3. Yadav R, Chaudhary JK, Jain N, Chaudhary PK, Khanra S, Dhamija P, et al. Role of Structural and Non-Structural Proteins and Therapeutic Targets of SARS-CoV-2 for COVID-19. Cells. 2021;10(4):821.
4. Kumar S, Nyodu R, Maurya VK, Saxena SK. Morphology, genome organization, replication, and pathogenesis of severe acute respiratory syndrome coronavirus 2 (SARS-CoV-2). Coronavirus Disease 2019 (COVID-19). 2020:23.

Author's Reply:
Dear Editor,
As we mentioned before, according to references, Coronaviruses have several molecular targets within their positive-sense, single-stranded RNA genome. These include genes encoding structural proteins, including envelope glycoproteins spike (S), envelope (E), transmembrane (M), helicase (Hel), and nucleocapsid (N). In addition to the genes that encode structural proteins of SARS-CoV-2, there are species-specific accessory genes that are required for viral replication. These include RNA-dependent RNA polymerase (RdRp), hemagglutinin-esterase (HE), and open reading frame 1a (ORF1a) and ORF1b (1-6).

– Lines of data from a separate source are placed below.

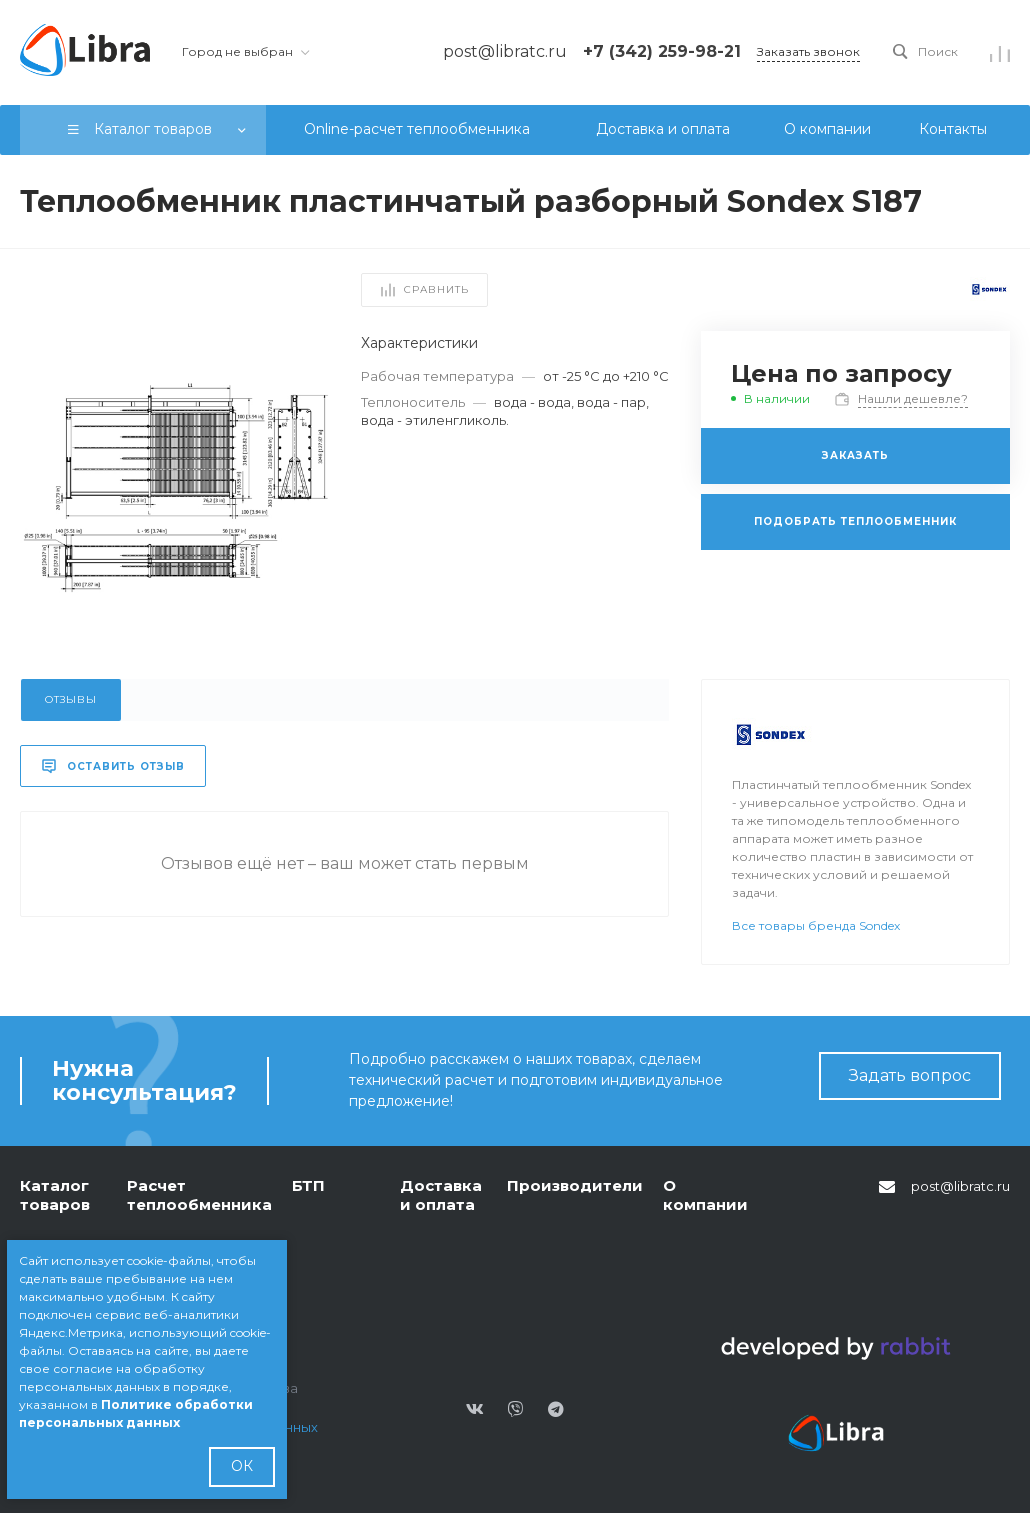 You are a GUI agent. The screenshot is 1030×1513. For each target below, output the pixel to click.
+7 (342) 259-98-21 (662, 51)
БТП (308, 1185)
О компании (705, 1195)
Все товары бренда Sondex (816, 925)
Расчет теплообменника (199, 1195)
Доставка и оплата (441, 1195)
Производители (575, 1185)
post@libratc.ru (960, 1186)
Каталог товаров (55, 1195)
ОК (242, 1466) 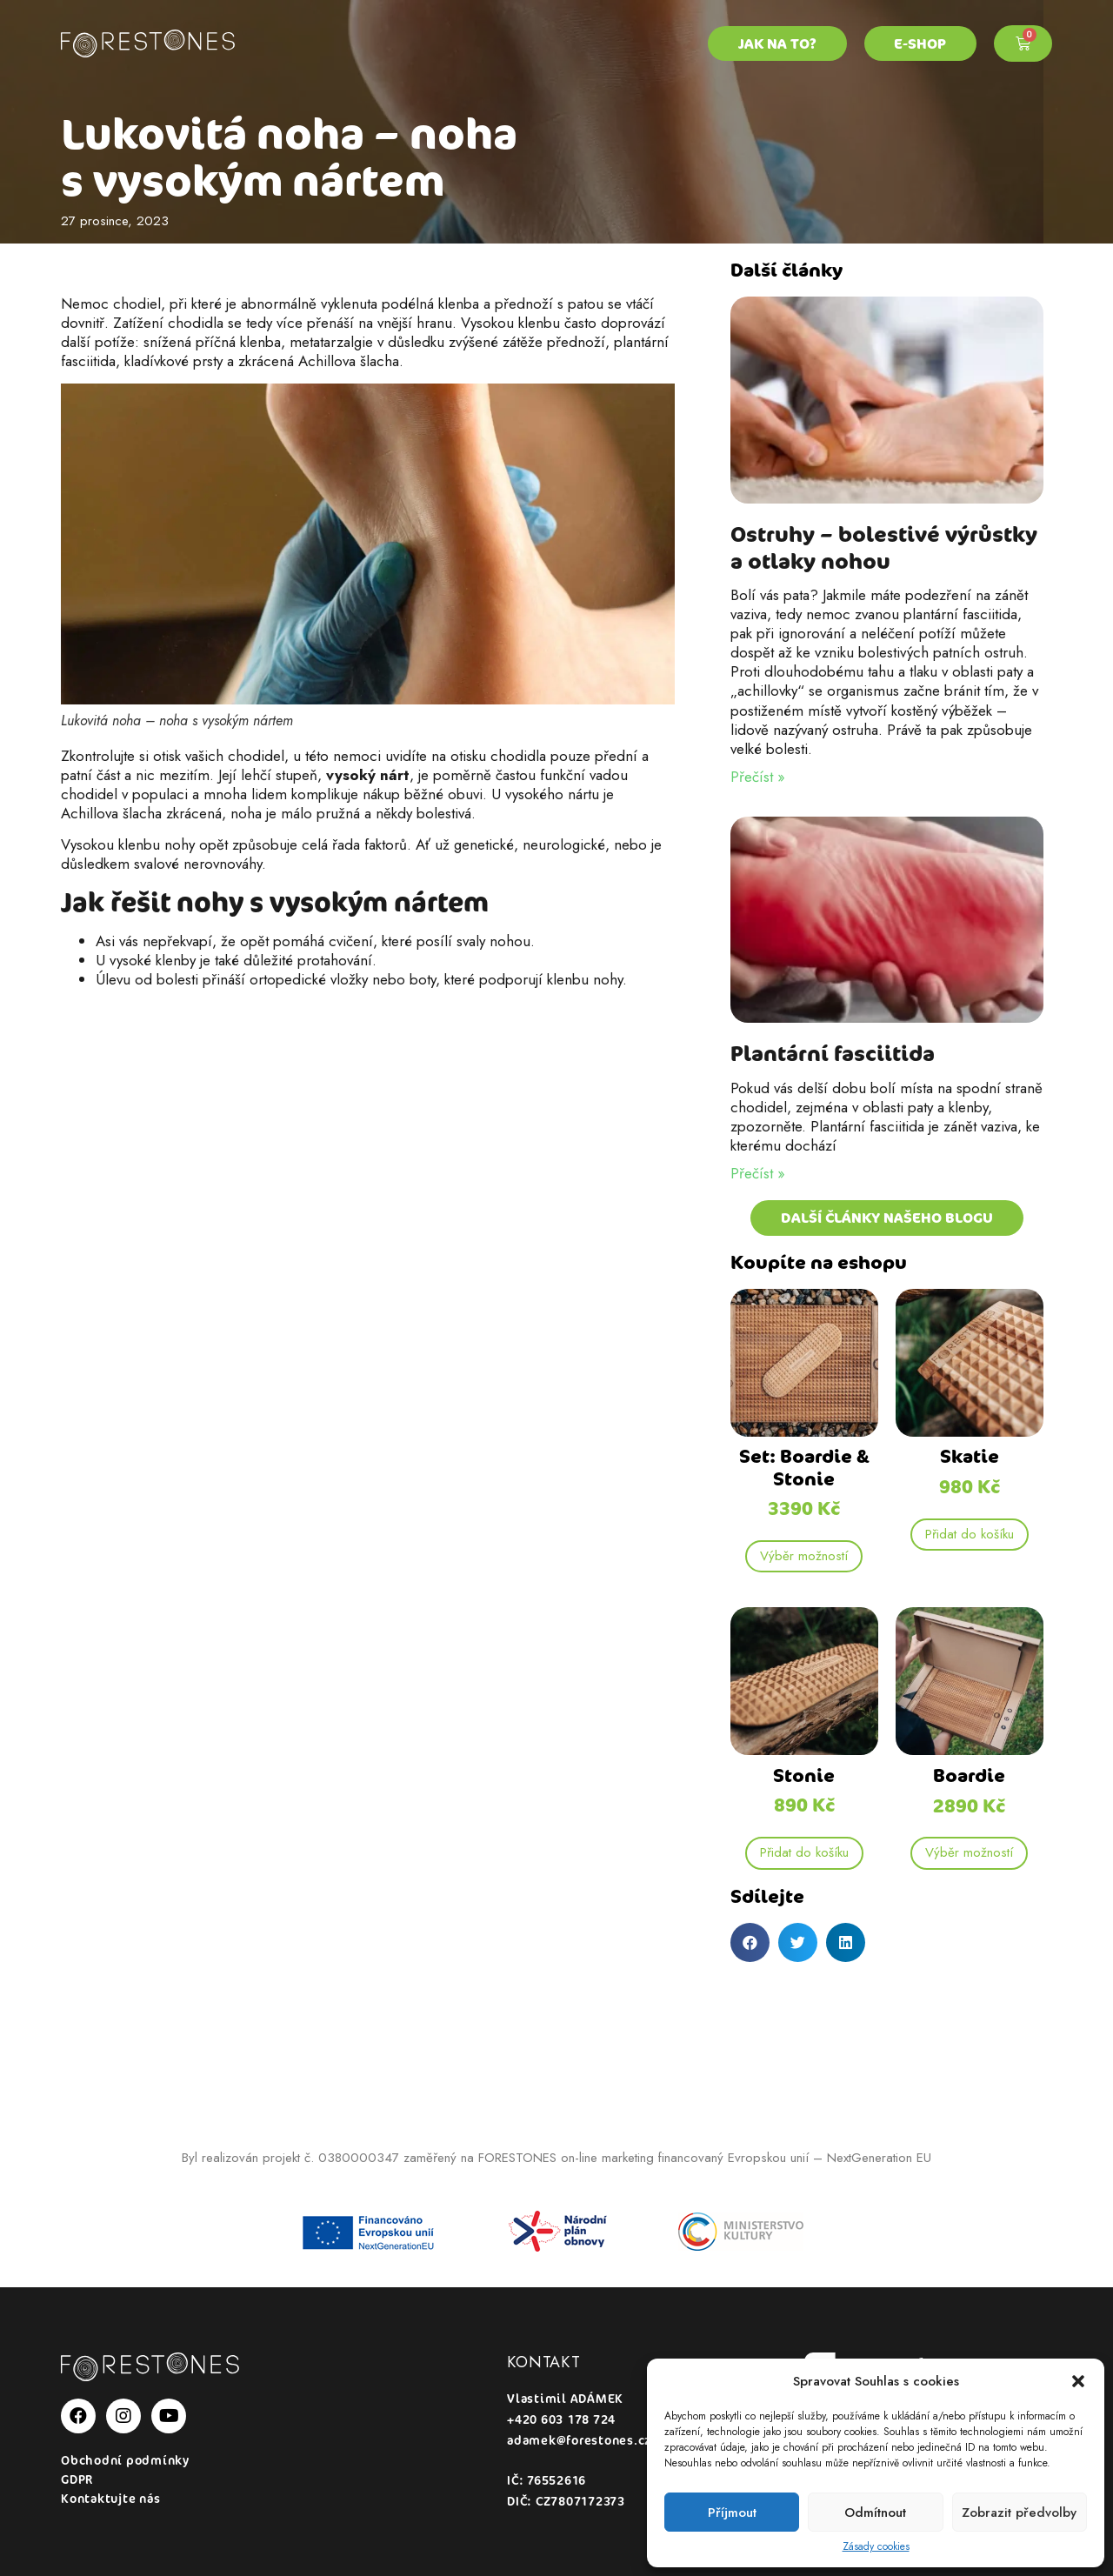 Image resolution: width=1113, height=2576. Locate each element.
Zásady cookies (876, 2547)
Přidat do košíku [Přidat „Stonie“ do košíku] (804, 1852)
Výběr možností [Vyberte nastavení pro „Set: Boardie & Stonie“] (804, 1555)
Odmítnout (875, 2512)
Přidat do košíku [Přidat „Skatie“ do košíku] (969, 1534)
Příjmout (732, 2512)
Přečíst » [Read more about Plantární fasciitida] (757, 1173)
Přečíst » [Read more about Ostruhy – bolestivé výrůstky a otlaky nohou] (757, 776)
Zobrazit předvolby (1019, 2512)
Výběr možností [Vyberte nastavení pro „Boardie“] (969, 1852)
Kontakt (544, 2362)
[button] (1078, 2381)
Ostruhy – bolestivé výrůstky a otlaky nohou (883, 547)
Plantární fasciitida (832, 1053)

1. Corman VM, et al. Detection of 2019 novel coronavirus (2019-nCoV) by real-time RT-PCR. Euro Surveill. 2020 Jan;25(3):2000045. doi: 10.2807/1560-7917.ES.2020.25.3.2000045.
2. Holshue ML, et al. First Case of 2019 Novel Coronavirus in the United States. N Engl J Med. 2020 Mar 5;382(10):929-936. doi: 10.1056/NEJMoa2001191.
3. Rothe C, et al. Transmission of 2019-nCoV Infection from an Asymptomatic Contact in Germany. N Engl J Med. 2020 Mar 5;382(10):970-971. doi: 10.1056/NEJMc2001468.
4. Chan JF, et al. A familial cluster of pneumonia associated with the 2019 novel coronavirus indicating person-to-person transmission: a study of a family cluster. Lancet. 2020 Feb 15;395(10223):514-523. doi: 10.1016/S0140-6736(20)30154-9.
5. Cui J, et al. Origin and evolution of pathogenic coronaviruses. Nat Rev Microbiol. 2019 Mar;17(3):181-192. doi: 10.1038/s41579-018-0118-9.
6. Lu R, et al. Genomic characterisation and epidemiology of 2019 novel coronavirus: implications for virus origins and receptor binding. Lancet. 2020 Feb 22;395(10224):565-574. doi: 10.1016/S0140-6736(20)30251-8.